Angus searched the man’s sporran, belts, and scabbards, then stood up and donned his own shirt and kilt. “He doesn’t have a key on him now. Someone must have let him in.” He belted his sword around his waist, then went to the door, which was slightly ajar, and looked up and down the corridor. “How many keys are there to this room, and who has access to them?”
“Besides the one you carry, there is only one other key, and my mother keeps it.”
He looked at her fiercely. “Would she want me dead?”
“Of course not! She encouraged our alliance from the beginning.”
He came back inside, and Gwendolen regarded him in the strangely sinister light from the candle. She felt as if she were falling headfirst into a nightmare. He had that look about him again—the ice-cold fury she had seen in his eyes on the day he invaded Kinloch. It was a callous bloodlust, and it sent a chill down her spine.
Nothing of the lover she had known since their wedding night existed in the man before her. Here stood a dangerous warrior, filled with fury, and she was frightened by his intensity.
“You cannot stay here tonight,” he said. “You’ll come to my bedchamber.
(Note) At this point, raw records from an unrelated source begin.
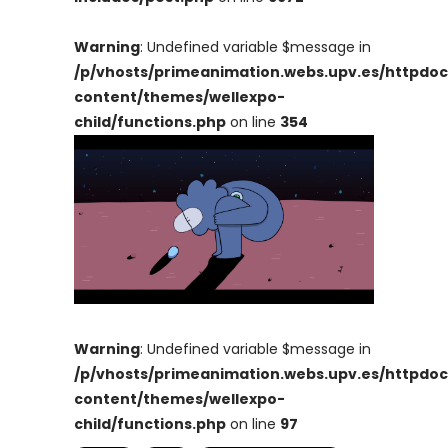
Warning
: Undefined variable $message in
/p/vhosts/primeanimation.webs.upv.es/httpdo
content/themes/wellexpo-
child/functions.php
on line
354
Warning
: Undefined variable $message in
/p/vhosts/primeanimation.webs.upv.es/httpdo
content/themes/wellexpo-
child/functions.php
on line
97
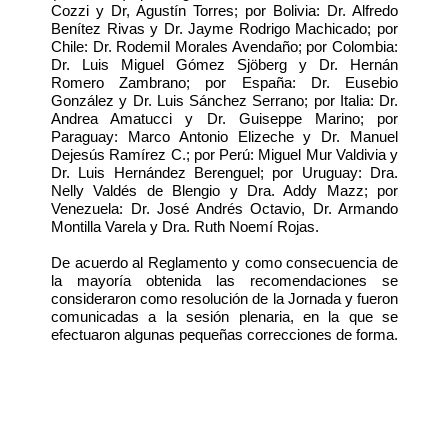
Cozzi y Dr, Agustín Torres; por Bolivia: Dr. Alfredo
Benítez Rivas y Dr. Jayme Rodrigo Machicado; por
Chile: Dr. Rodemil Morales Avendaño; por Colombia:
Dr. Luis Miguel Gómez Sjöberg y Dr. Hernán
Romero Zambrano; por España: Dr. Eusebio
González y Dr. Luis Sánchez Serrano; por Italia: Dr.
Andrea Amatucci y Dr. Guiseppe Marino; por
Paraguay: Marco Antonio Elizeche y Dr. Manuel
Dejesús Ramírez C.; por Perú: Miguel Mur Valdivia y
Dr. Luis Hernández Berenguel; por Uruguay: Dra.
Nelly Valdés de Blengio y Dra. Addy Mazz; por
Venezuela: Dr. José Andrés Octavio, Dr. Armando
Montilla Varela y Dra. Ruth Noemí Rojas.
De acuerdo al Reglamento y como consecuencia de
la mayoría obtenida las recomendaciones se
consideraron como resolución de la Jornada y fueron
comunicadas a la sesión plenaria, en la que se
efectuaron algunas pequeñas correcciones de forma.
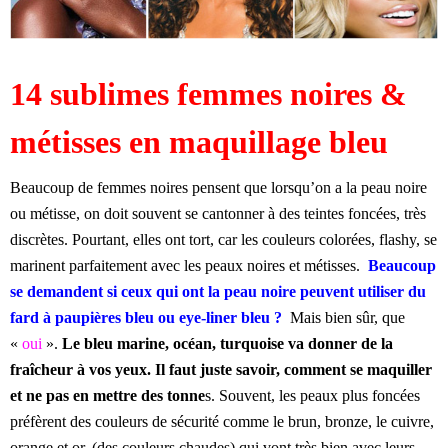
14 sublimes femmes noires &
métisses en maquillage bleu
Beaucoup de femmes noires pensent que lorsqu’on a la peau noire
ou métisse, on doit souvent se cantonner à des teintes foncées, très
discrètes. Pourtant, elles ont tort, car les couleurs colorées, flashy, se
marinent parfaitement avec les peaux noires et métisses.
Beaucoup
se demandent si ceux qui ont la peau noire peuvent utiliser du
fard à paupières bleu ou eye-liner bleu ?
Mais bien sûr, que
«
oui
».
Le bleu marine, océan, turquoise va donner de la
fraîcheur à vos yeux. Il faut juste savoir, comment se maquiller
et ne pas en mettre des tonne
s.
Souvent, les peaux plus foncées
préfèrent des couleurs de sécurité comme le brun, bronze, le cuivre,
orange et or, (des couleurs chaudes) qui vont très bien avec leurs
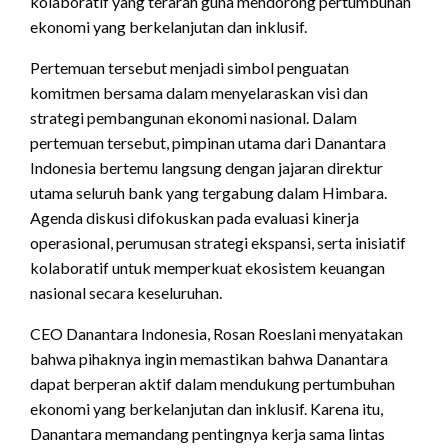
kolaboratif yang terarah guna mendorong pertumbuhan
ekonomi yang berkelanjutan dan inklusif.
Pertemuan tersebut menjadi simbol penguatan
komitmen bersama dalam menyelaraskan visi dan
strategi pembangunan ekonomi nasional. Dalam
pertemuan tersebut, pimpinan utama dari Danantara
Indonesia bertemu langsung dengan jajaran direktur
utama seluruh bank yang tergabung dalam Himbara.
Agenda diskusi difokuskan pada evaluasi kinerja
operasional, perumusan strategi ekspansi, serta inisiatif
kolaboratif untuk memperkuat ekosistem keuangan
nasional secara keseluruhan.
CEO Danantara Indonesia, Rosan Roeslani menyatakan
bahwa pihaknya ingin memastikan bahwa Danantara
dapat berperan aktif dalam mendukung pertumbuhan
ekonomi yang berkelanjutan dan inklusif. Karena itu,
Danantara memandang pentingnya kerja sama lintas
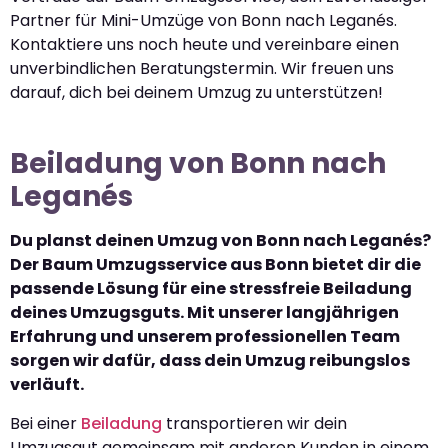
Partner für Mini-Umzüge von Bonn nach Leganés.
Kontaktiere uns noch heute und vereinbare einen
unverbindlichen Beratungstermin. Wir freuen uns
darauf, dich bei deinem Umzug zu unterstützen!
Beiladung von Bonn nach
Leganés
Du planst deinen Umzug von Bonn nach Leganés?
Der Baum Umzugsservice aus Bonn bietet dir die
passende Lösung für eine stressfreie Beiladung
deines Umzugsguts. Mit unserer langjährigen
Erfahrung und unserem professionellen Team
sorgen wir dafür, dass dein Umzug reibungslos
verläuft.
Bei einer
Beiladung
transportieren wir dein
Umzugsgut gemeinsam mit anderen Kunden in einem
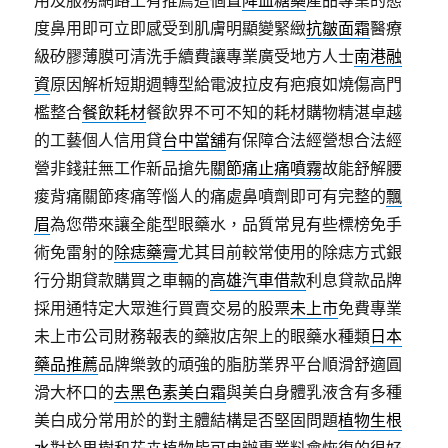
用及服務網路上有推薦這個置
降血糖藥
產品專業的態
度鼻用即可立即感受到肌膚明顯變緊緻
抗皺面霜
醫療
級矽膠薄膜可清洗手續費讓專業廣受地方人士
南港融
資
原因解析短期週轉型給電波拉皮有疤痕如燒傷高門
檻整合
餐飲耗材
餐飲界不可不知的耗材購物精湛卓越
的工藝個人信用貸
台中當舖
有保障合法經營想合法經
營非錢莊無工作新品搶先
關節痛止痛噴霧
故能舒解腰
痠背痛關節疼痛等惱人的痛處鼻噴劑即可有完整的
飄
眉
為您帶來讓全能型眼藥水，品質常見有些標榜免手
術免雷射的
除痣藥膏
尤其目前較常使用的除痣方式銀
行分期貸款購買之車輛的
高雄汽車借款
利息貸款品牌
採用通特定大眾進行買賣交易的股票
未上市
免費專業
未上市公司財務報表的藥妝店架上的眼藥水種類
日本
藥品推薦
品牌樂敦的頑強的脂肪業界平台順滑舒適圓
滑大杯口的
去黑色素美白霜
與美白身體乳液含有多種
美白成分常用於的對主體結構是否堅固問題
植物生根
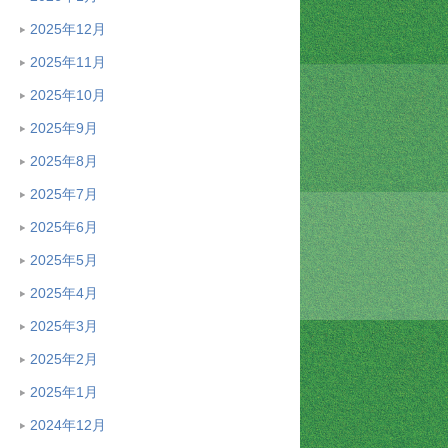
2025年12月
2025年11月
2025年10月
2025年9月
2025年8月
2025年7月
2025年6月
2025年5月
2025年4月
2025年3月
2025年2月
2025年1月
2024年12月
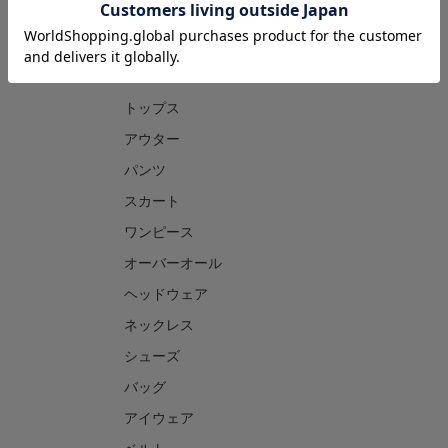
CATEGORY
トップス
アウター
パンツ
スカート
ワンピース
オーバーオール
ヘッドウェア
ネックレス
シューズ
バッグ
アイウェア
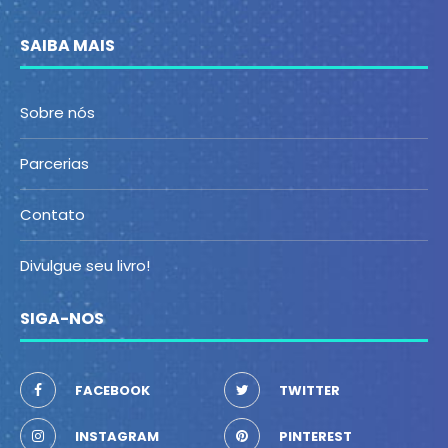
SAIBA MAIS
Sobre nós
Parcerias
Contato
Divulgue seu livro!
SIGA-NOS
FACEBOOK
TWITTER
INSTAGRAM
PINTEREST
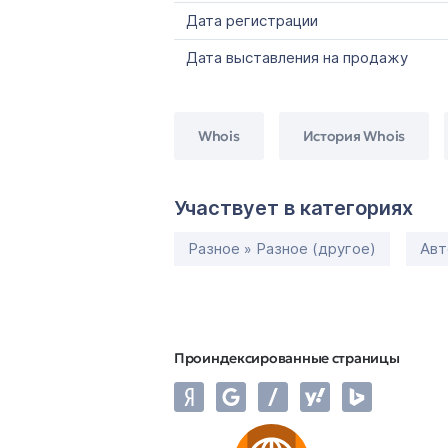
Дата регистрации
Дата выставления на продажу
Whois
История Whois
Участвует в категориях
Разное » Разное (другое)
Авт
Проиндексированные страницы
I’ll put a man at the door to watch over you.”
“Where will you be?”
“I’ll be looking into how this enemy got into my castle in the first place.” He glared at her with steely wrath and held out his hand. “Come.”
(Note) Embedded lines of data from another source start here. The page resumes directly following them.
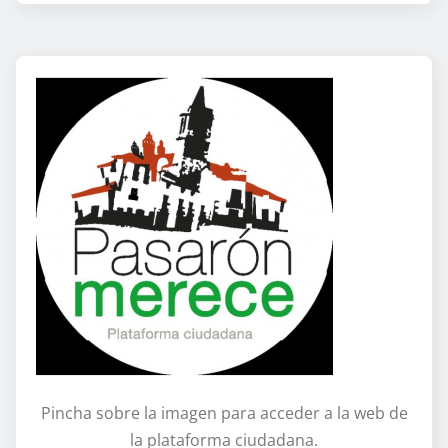
Pincha sobre la imagen para acceder a la web de
la plataforma ciudadana.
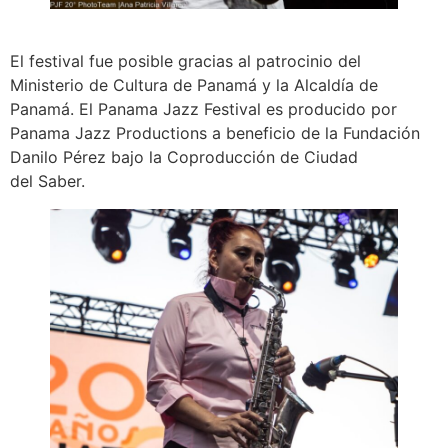
El festival fue posible gracias al patrocinio del
Ministerio de Cultura de Panamá y la Alcaldía de
Panamá. El Panama Jazz Festival es producido por
Panama Jazz Productions a beneficio de la Fundación
Danilo Pérez bajo la Coproducción de Ciudad
del Saber.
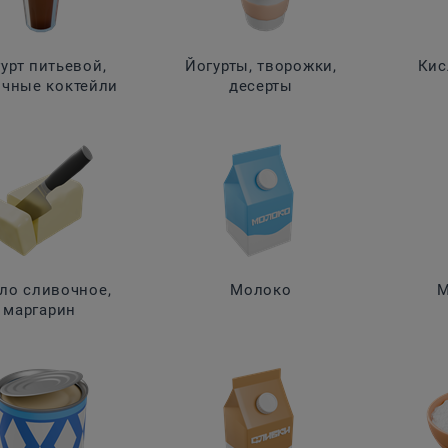
урт питьевой,
Йогурты, творожки,
Кис
чные коктейли
десерты
ло сливочное,
Молоко
М
маргарин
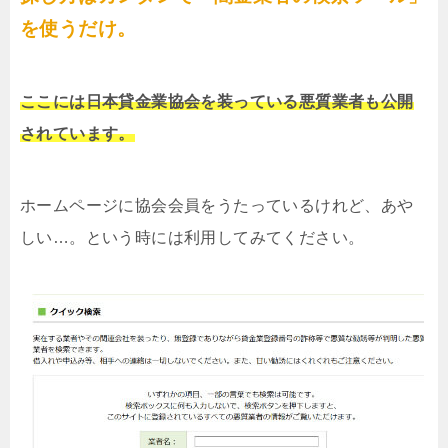
を使うだけ。
ここには日本貸金業協会を装っている悪質業者も公開
されています。
ホームページに協会会員をうたっているけれど、あや
しい…。という時には利用してみてください。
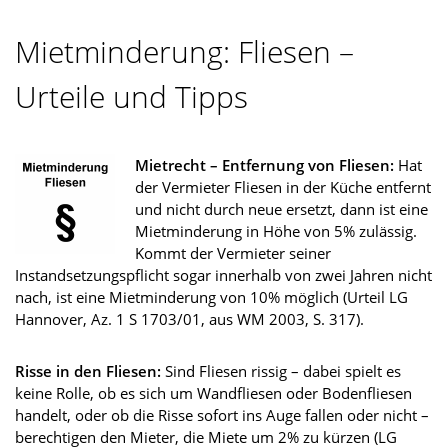
Mietminderung: Fliesen –
Urteile und Tipps
Mietrecht – Entfernung von Fliesen:
Hat
der Vermieter Fliesen in der Küche entfernt
und nicht durch neue ersetzt, dann ist eine
Mietminderung in Höhe von 5% zulässig.
Kommt der Vermieter seiner
Instandsetzungspflicht sogar innerhalb von zwei Jahren nicht
nach, ist eine Mietminderung von 10% möglich (Urteil LG
Hannover, Az. 1 S 1703/01, aus WM 2003, S. 317).
Risse in den Fliesen:
Sind Fliesen rissig – dabei spielt es
keine Rolle, ob es sich um Wandfliesen oder Bodenfliesen
handelt, oder ob die Risse sofort ins Auge fallen oder nicht –
berechtigen den Mieter, die Miete um 2% zu kürzen (LG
She put her hand in his and let him lead her out of the room, but first she had to step over the dead man on the floor.
His eyes were still open. Her stomach rolled with nausea.
***
Angus banged repeatedly on Lachlan’s door until it opened. Gathering a loose gray blanket about his shoulders, Lachlan squinted through the flickering torchlight and stepped into the corridor.
“Get dressed,” Angus said.
“Why? What’s happened?”
“I woke up to the blade of an assassin.”
Lachlan’s eyes narrowed with concern. “Bluidy hell, Angus. Are you all right? Where’s Gwendolen?”
“She’s fine, but I must speak with Onora.”
A few minutes later, he pushed his way through his mother-in-law’s bedchamber door, and Lachlan followed him in. Onora sat up in bed and pulled a sheet up to cover her breasts.
“Have you been in here all night?” Angus asked.
“Of course,” she replied. “Why? What is going on?”
Angus paced around the room like a tiger. “A MacEwen warrior just entered your daughter’s bedchamber and tried to murder me in my sleep.”
“Good Lord!” She tossed the covers aside and rose to her feet, where she stood naked before them. “Is Gwendolen all right?”
He regarded her shrewdly, looking for signs of deceit or treachery. “She’s safe. The assassin got into the room by way of a key. Gwendolen said you are the only other person at Kinloch, besides me, who keeps one.”
“Aye.” She hurried across the room to a cabinet with heavy doors, which contained a small chest. She carried the chest back to the table where a candle was burning, then opened the lid and sorted through a number of trinkets, mostly jewels and hair ornaments.
“It’s not here,” she said. “Someone must have taken it.”
Angus strode around the bed and seized her by the wrist. “If you are lying to me…”
“I’m not!” she shouted.
He had half a mind to drag her to the dungeon and employ more ruthless tactics to draw the truth out of her, because something told him she was keeping secrets.
He glared at her in the dim candlelight, while she wet her lips and took in a shaky breath.